Ce qui complique le modèle opérationnel de base de l’université, c’est que l’UC s’inscrit proportionnellement loin moins d’étudiants diplômés que les universités privées comparables. En conséquence, il doit puiser dans un bassin plus restreint d’étudiants diplômés pour aider à la recherche et enseigner des sections dans des cours magistraux de plus en plus nombreux.

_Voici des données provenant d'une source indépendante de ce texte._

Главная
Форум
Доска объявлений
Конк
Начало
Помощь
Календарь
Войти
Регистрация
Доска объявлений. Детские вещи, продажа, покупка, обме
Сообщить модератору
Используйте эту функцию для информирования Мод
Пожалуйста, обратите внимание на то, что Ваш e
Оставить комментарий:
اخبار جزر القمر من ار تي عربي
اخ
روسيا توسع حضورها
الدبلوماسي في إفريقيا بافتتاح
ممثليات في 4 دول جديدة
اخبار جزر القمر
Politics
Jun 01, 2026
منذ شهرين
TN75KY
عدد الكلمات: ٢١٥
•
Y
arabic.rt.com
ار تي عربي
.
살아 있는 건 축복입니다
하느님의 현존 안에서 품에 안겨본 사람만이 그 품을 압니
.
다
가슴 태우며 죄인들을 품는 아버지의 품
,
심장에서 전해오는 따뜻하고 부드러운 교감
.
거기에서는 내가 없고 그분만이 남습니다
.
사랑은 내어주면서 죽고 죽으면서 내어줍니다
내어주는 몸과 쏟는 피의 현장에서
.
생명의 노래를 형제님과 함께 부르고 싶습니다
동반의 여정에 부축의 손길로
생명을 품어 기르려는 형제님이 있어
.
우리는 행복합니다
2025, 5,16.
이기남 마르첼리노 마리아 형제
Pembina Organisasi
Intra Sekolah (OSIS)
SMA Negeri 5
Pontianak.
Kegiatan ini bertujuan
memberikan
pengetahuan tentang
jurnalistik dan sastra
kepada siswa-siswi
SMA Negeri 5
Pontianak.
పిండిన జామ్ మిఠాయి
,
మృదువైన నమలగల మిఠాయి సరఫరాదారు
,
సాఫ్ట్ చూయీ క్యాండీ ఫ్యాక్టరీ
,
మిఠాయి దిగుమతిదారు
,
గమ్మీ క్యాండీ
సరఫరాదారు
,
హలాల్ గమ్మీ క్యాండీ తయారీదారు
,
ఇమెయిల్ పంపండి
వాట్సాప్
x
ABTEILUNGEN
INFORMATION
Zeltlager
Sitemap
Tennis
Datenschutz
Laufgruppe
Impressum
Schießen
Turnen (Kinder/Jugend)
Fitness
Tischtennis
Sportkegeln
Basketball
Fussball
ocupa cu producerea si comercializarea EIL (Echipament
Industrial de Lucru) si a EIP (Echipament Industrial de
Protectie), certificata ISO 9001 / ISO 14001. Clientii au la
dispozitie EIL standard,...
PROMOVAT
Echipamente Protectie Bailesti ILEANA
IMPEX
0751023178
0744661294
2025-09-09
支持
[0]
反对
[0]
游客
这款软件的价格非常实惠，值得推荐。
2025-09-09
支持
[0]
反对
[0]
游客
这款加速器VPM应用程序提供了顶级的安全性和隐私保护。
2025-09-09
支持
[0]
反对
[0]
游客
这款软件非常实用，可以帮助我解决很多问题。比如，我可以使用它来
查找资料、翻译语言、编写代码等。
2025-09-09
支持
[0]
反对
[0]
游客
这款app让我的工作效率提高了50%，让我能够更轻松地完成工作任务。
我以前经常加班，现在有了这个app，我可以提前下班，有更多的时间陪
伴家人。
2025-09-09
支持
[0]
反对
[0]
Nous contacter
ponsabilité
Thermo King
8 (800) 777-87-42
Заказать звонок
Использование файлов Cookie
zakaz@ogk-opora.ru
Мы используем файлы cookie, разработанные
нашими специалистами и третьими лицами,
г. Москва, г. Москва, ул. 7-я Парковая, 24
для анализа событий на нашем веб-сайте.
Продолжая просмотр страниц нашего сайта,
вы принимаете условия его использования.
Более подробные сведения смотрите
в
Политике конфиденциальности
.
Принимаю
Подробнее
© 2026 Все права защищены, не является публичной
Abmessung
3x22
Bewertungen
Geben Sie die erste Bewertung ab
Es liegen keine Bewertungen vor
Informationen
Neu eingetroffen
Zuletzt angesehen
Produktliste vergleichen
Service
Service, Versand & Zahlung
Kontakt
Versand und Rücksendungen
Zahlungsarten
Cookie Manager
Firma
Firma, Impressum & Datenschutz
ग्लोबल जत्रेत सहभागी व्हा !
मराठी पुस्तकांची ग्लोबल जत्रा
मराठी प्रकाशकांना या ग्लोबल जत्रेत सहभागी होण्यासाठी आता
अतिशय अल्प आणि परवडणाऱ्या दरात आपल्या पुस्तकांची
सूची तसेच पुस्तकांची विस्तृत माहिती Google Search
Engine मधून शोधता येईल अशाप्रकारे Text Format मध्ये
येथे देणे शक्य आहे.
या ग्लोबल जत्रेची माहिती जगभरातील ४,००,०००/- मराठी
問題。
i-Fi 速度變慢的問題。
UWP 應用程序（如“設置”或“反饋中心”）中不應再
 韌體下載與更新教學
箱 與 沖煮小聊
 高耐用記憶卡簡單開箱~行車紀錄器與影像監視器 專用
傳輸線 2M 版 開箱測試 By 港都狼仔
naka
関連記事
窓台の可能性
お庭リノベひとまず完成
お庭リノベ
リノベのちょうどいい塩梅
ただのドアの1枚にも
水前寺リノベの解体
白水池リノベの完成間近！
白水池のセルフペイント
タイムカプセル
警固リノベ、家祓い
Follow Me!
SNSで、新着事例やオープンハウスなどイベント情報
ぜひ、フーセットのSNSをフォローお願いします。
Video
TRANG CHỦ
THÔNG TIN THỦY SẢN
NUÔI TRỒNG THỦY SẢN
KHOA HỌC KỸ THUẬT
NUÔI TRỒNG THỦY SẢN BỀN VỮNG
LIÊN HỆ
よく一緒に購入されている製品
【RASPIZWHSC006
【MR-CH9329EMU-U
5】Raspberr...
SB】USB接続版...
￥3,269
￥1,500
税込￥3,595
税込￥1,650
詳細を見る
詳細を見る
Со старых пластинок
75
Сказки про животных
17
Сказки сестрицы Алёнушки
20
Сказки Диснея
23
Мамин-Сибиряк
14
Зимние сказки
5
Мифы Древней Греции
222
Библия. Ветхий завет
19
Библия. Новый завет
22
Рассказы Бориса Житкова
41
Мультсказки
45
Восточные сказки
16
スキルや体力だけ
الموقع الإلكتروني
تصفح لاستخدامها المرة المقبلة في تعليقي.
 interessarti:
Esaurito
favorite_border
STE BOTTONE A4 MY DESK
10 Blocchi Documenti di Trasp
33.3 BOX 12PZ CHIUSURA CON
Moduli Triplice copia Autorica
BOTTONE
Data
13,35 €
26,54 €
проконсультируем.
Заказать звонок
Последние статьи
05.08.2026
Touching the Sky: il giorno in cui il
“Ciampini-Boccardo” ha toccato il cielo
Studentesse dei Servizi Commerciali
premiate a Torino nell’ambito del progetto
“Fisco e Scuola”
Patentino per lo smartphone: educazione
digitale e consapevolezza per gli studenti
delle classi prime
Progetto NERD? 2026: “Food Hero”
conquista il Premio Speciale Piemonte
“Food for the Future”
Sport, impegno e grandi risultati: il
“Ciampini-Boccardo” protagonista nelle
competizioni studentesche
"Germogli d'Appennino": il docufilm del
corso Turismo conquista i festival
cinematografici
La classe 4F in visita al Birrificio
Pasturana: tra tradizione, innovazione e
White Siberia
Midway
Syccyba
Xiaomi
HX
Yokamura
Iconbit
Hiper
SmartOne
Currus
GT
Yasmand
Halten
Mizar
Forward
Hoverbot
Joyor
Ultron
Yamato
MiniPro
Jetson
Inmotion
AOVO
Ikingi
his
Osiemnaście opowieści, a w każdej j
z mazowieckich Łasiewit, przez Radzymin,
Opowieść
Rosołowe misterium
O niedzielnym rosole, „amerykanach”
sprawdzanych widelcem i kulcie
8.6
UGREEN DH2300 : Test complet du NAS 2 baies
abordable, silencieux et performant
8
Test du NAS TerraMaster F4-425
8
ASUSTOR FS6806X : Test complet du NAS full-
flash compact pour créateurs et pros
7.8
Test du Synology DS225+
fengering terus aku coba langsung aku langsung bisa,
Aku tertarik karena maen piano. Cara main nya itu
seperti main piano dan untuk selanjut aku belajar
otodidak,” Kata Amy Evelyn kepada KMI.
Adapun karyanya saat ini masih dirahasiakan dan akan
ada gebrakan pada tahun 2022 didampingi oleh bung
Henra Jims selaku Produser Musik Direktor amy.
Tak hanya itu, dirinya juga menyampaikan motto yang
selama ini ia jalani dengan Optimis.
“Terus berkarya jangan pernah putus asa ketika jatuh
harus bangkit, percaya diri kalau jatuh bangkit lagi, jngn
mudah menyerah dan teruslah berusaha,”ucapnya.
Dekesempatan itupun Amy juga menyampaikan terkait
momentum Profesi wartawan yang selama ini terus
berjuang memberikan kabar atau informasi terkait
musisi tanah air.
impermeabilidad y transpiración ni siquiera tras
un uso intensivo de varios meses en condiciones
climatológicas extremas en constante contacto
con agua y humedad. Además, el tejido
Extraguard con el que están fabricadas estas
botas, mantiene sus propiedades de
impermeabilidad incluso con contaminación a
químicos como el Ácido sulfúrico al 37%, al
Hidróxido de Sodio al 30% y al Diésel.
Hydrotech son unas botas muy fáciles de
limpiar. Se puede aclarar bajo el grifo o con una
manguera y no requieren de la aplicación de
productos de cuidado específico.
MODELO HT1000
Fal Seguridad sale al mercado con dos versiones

Tout cela se produit à un moment où les étudiants sont confrontés aux coûts de logement les plus élevés du pays – dans une université qui s’est de plus en plus tournée vers les étudiants pour payer une plus grande part de ses coûts de fonctionnement de base. C’est malgré la charte de 1868 instituant l’université déclarant que “l’admission et les frais de scolarité seront gratuits pour tous les résidents de l’État”.

Un signe positif est que lors de son premier mandat, Gouverneur Gavin Newsom s’est éloigné de bon nombre de ses prédécesseurs en demandant et en fournissant de manière significative des investissements plus importants dans l’université. Mais cela a été rendu possible par les excédents records dont l’État a bénéficié.

Maintenant, ces excédents sont touche à sa fin. Il ne serait pas surprenant que Sacramento revienne une fois de plus à la réduction de la contribution de l’État à l’UC. Cette dynamique contre-productive doit être inversée, aussi difficile soit-elle, si la Californie veut toujours avoir un système universitaire de classe mondiale capable de concurrencer les institutions privées.

Ceux qui se trouvent de part et d’autre de cette grève malheureuse doivent régler leurs différends, et le faire rapidement. Mais au-delà du conflit actuel, les Californiens doivent aussi assumer la responsabilité d’élire des dirigeants qui ont trop souvent choisi, dans des périodes de myopie successives, de se désinvestir de l’université.

Louis Freedberg, anthropologue formé à l’UC Berkeley et journaliste vétéran de l’éducation, est l’ancien directeur exécutif d’EdSource.